All things considered, the outcome is astonishing. A country of 5.64 million pays 1.5 percent in per capita public healthcare subsidies while operating a large, high-quality system of self-sufficient public-private and completely private hospitals most of which have US-issued accreditations. It also has universal healthcare and the fifth longest expected lifespan on earth of 84.19 years for someone born today – a more than five-year gain over the United States.
Not only has going its own way been a success for Singapore, but it has proved there is a middle way between free-market and socialized healthcare systems. Universal healthcare without significant welfare spending is possible.
Of course, that doesn’t mean the United States or any other country can simply replicate the Singaporean system.
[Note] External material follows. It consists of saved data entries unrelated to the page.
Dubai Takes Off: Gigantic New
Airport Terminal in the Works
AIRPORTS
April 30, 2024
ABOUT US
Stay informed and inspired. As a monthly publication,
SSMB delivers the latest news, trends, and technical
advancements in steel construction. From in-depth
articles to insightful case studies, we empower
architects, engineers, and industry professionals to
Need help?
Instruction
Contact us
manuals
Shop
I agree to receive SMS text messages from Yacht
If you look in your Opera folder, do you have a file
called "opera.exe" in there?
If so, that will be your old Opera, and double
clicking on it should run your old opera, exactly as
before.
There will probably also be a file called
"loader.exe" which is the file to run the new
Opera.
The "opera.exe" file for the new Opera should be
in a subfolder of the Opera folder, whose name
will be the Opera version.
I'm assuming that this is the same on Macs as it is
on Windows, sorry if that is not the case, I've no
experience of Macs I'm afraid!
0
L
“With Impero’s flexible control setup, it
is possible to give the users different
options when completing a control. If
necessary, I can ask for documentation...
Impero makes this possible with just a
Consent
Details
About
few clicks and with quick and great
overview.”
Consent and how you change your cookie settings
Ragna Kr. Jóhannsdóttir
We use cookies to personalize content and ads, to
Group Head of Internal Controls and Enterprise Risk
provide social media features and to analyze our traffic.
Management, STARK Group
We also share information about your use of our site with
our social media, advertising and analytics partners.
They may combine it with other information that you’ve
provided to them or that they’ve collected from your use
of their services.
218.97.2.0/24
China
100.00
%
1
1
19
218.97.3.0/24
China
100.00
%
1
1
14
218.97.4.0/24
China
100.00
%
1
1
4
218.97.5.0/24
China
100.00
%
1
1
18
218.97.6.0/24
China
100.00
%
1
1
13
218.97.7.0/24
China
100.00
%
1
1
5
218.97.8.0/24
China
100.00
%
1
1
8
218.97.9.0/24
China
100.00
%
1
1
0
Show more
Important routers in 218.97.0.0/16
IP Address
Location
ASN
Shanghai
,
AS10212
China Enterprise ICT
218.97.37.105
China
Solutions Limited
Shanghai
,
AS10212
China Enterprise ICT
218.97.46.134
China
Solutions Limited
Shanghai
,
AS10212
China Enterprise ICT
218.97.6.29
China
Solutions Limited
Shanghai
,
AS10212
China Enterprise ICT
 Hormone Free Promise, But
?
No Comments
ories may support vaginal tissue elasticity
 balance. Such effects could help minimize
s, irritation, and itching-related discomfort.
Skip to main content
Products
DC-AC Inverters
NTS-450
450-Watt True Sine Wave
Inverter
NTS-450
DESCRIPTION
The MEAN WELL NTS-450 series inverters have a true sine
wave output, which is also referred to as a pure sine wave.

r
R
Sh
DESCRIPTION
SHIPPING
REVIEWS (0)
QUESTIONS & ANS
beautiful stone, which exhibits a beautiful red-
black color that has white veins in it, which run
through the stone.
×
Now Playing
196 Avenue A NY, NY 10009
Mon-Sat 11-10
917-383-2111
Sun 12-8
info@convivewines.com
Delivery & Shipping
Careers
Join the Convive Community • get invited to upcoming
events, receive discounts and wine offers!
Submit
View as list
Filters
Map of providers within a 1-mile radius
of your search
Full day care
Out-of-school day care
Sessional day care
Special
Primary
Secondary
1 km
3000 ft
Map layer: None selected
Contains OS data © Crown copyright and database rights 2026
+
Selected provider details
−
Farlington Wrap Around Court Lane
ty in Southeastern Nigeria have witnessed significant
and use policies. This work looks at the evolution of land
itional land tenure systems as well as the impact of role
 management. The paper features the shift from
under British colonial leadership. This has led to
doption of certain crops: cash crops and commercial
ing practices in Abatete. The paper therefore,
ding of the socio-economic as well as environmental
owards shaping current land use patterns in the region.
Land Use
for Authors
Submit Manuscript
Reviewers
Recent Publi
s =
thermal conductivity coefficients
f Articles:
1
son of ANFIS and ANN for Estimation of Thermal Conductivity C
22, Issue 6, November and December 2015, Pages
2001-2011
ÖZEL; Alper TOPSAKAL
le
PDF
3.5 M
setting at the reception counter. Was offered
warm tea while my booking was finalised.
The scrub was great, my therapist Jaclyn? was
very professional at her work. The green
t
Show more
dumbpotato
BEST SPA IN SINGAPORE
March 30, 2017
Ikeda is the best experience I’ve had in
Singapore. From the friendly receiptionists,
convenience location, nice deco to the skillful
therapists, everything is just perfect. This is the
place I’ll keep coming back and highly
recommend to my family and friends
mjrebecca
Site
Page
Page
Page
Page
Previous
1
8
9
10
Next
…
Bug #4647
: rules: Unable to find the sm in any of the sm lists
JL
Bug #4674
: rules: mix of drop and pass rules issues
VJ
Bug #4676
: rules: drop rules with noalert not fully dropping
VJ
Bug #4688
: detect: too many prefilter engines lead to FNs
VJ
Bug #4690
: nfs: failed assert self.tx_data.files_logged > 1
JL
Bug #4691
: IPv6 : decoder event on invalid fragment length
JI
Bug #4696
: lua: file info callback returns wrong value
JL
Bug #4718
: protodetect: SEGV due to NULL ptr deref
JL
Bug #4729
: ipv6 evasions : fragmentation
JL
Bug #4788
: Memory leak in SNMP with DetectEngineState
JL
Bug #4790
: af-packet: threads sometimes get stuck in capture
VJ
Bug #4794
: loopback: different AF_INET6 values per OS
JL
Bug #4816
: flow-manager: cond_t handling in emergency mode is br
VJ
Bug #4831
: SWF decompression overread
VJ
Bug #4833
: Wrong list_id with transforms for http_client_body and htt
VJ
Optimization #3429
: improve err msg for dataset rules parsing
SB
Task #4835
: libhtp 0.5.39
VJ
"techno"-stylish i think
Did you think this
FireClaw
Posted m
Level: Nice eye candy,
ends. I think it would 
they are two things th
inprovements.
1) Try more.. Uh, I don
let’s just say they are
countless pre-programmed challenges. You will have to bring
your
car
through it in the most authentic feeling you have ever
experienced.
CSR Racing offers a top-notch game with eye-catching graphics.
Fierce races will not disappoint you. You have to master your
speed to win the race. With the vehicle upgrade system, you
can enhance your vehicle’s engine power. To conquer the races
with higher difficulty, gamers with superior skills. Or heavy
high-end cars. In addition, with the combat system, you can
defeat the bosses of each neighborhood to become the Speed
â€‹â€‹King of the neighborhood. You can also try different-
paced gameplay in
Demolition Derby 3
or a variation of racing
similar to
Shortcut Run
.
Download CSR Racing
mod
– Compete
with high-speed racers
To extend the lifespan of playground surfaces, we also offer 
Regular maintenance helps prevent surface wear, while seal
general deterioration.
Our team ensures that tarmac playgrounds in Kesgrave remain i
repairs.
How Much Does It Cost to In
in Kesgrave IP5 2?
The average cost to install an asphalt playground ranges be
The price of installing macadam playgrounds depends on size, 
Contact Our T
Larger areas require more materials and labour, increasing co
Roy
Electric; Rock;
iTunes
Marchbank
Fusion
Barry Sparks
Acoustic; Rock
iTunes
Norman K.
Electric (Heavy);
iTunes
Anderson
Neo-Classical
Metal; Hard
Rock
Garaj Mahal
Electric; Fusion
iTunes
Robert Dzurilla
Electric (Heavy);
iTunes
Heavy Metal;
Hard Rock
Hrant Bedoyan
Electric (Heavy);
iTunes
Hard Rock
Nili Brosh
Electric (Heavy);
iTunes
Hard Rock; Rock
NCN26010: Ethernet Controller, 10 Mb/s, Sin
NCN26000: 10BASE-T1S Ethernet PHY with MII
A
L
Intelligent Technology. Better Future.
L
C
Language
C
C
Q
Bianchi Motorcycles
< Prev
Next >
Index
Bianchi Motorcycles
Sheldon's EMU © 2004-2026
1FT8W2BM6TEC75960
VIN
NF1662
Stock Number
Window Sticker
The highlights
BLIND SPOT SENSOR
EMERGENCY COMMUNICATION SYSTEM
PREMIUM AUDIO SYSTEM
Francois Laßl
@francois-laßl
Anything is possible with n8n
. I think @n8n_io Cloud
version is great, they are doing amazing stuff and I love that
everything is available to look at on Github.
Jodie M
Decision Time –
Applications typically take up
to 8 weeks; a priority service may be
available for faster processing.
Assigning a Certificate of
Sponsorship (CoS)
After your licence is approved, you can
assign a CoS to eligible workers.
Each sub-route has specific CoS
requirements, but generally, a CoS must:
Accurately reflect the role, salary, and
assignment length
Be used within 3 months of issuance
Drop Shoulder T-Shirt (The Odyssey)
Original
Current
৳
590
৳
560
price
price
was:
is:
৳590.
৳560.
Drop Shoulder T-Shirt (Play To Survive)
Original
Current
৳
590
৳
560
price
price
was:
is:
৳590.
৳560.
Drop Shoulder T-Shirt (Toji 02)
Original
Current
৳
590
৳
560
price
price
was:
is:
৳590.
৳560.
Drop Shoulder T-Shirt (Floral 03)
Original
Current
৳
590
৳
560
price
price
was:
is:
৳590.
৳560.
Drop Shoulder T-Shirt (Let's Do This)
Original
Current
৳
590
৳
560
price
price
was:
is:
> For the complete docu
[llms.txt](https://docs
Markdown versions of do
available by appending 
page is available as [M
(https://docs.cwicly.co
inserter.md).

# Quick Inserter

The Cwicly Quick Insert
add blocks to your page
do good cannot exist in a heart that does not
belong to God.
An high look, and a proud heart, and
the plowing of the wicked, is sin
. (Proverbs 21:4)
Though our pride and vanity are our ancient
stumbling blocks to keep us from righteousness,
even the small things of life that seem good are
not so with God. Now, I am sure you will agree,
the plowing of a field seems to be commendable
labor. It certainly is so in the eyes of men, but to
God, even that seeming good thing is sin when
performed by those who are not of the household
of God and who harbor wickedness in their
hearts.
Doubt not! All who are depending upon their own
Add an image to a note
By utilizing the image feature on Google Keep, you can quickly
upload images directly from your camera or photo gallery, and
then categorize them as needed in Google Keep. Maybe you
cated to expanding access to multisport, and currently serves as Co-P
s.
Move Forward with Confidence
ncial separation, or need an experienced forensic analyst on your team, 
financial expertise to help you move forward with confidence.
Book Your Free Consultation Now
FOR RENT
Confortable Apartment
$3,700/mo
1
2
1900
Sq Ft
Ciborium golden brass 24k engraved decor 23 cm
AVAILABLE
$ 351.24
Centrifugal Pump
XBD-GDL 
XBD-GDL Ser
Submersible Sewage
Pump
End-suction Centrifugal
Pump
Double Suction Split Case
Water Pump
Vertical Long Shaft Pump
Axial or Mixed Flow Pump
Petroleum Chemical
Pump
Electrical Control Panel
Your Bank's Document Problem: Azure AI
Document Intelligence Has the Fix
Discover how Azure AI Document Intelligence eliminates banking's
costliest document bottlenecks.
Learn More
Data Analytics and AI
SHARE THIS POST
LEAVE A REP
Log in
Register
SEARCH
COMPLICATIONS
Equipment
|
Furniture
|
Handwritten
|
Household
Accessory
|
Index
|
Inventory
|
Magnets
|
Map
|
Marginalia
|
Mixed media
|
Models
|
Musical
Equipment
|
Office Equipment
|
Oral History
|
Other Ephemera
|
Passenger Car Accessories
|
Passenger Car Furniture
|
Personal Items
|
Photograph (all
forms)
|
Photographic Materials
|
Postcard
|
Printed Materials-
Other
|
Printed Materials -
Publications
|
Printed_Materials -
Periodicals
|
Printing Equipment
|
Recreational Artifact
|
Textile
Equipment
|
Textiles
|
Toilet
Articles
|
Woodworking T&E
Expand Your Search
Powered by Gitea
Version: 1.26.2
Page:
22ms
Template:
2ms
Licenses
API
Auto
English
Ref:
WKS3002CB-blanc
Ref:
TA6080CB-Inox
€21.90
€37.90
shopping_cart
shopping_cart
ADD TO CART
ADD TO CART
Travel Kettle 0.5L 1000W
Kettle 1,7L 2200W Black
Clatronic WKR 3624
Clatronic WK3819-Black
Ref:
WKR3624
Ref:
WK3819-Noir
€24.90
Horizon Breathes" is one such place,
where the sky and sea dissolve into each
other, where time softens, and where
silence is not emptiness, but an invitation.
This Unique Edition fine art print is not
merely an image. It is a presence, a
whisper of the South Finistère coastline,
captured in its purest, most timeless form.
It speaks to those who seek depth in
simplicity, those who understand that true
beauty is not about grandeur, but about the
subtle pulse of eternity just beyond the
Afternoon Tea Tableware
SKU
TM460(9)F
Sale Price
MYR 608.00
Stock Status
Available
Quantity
Under the best of circumstances with the least political resistance, it would take massive reform and overhaul to our existing systems. The fact that withholdings of today’s workers funds the Medicare and Medicaid bills of current beenficiaries makes it difficult to find a path to creating a self-funded healthplan like Singapore’s.
At the same time, the United States is already struggling to figure out how to sustain its precarious forward-paying system. An overhaul may well be inevitable. If and when the time comes, good solutions will require creativity. Just as Singapore observed other first world countries when formulating its healthcare system, we may benefit from observing Singapore’s.